00:00:08.500 --> 00:00:10.000
[upbeat music playing]
00:00:10.500 --> 00:00:14.000
[Speaker 2] Let's start with color contrast requirements.Why It Matters
The distinction between captions, subtitles, and transcripts matters because WebVTT (opens in new tab) and WebAIM's media guidance (opens in new tab) expect captions to include meaningful non-speech audio, not just dialogue.
- Hearing Loss: 15% of adults have some hearing loss; deaf users cannot access audio content without captions.
- Situational Limitations: Users in noisy environments, offices, or public transit often watch with sound off.

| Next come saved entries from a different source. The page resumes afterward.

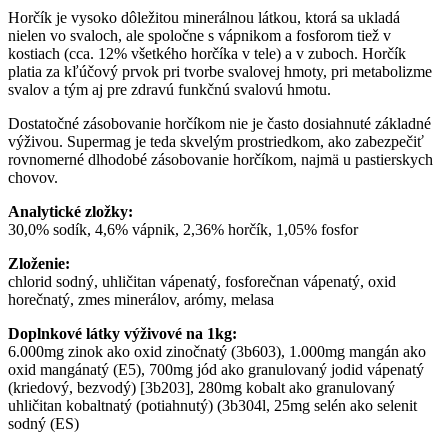
Horčík je vysoko dôležitou minerálnou látkou, ktorá sa ukladá
nielen vo svaloch, ale spoločne s vápnikom a fosforom tiež v
kostiach (cca. 12% všetkého horčíka v tele) a v zuboch. Horčík
platia za kľúčový prvok pri tvorbe svalovej hmoty, pri metabolizme
svalov a tým aj pre zdravú funkčnú svalovú hmotu.
Dostatočné zásobovanie horčíkom nie je často dosiahnuté základné
výživou. Supermag je teda skvelým prostriedkom, ako zabezpečiť
rovnomerné dlhodobé zásobovanie horčíkom, najmä u pastierskych
chovov.
Analytické zložky:
30,0% sodík, 4,6% vápnik, 2,36% horčík, 1,05% fosfor
Zloženie:
chlorid sodný, uhličitan vápenatý, fosforečnan vápenatý, oxid
horečnatý, zmes minerálov, arómy, melasa
Doplnkové látky výživové na 1kg:
6.000mg zinok ako oxid zinočnatý (3b603), 1.000mg mangán ako
oxid mangánatý (E5), 700mg jód ako granulovaný jodid vápenatý
(kriedový, bezvodý) [3b203], 280mg kobalt ako granulovaný
uhličitan kobaltnatý (potiahnutý) (3b304l, 25mg selén ako selenit
sodný (ES)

- Non-native Speakers: Reading captions simultaneously improves comprehension for second-language viewers.
- Cognitive and Learning Disabilities: Captions help users with attention disorders or dyslexia who process text more easily than audio.
- SEO and Searchability: Caption text is indexable by search engines, improving video discoverability.
Captions vs Subtitles vs Transcripts
| Type | Purpose | Non-speech audio | Synchronized | WCAG SC |
|---|---|---|---|---|
| Captions | Deaf/hard-of-hearing | Yes (required) | Yes | 1.2.2, 1.2.4 |
| Subtitles | Translation | No | Yes | Not required |
| Transcript | All users, search | Yes (recommended) | No | 1.2.1 (audio-only) |
Auto-Generated Captions
Auto-generated captions (YouTube, Whisper, AWS Transcribe) must be reviewed before publishing:
- Average accuracy is ~80% — insufficient for formal or technical content
- Proper nouns, technical terms, and accented speech are most error-prone
- Review and correct all auto-captions before the video goes live
Exceptions
- Logos, purely decorative text treatments, and screenshots used as documentation can be valid exceptions when their accessible alternative is still provided appropriately.
- An image or media rule should not force redundant alt text, captions, or transcripts when another nearby mechanism already provides the equivalent information clearly.
- If the media asset fails more than one rule, prioritize the issue that most directly blocks understanding for assistive technology users.
Verification
Automated Checks
- Inspect the browser accessibility tree or accessibility pane for the relevant element, role, or accessible name.
- Run an automated accessibility checker such as axe or Lighthouse where applicable.
Manual Checks
- Test the affected UI with keyboard-only navigation and confirm the rule holds in the rendered experience.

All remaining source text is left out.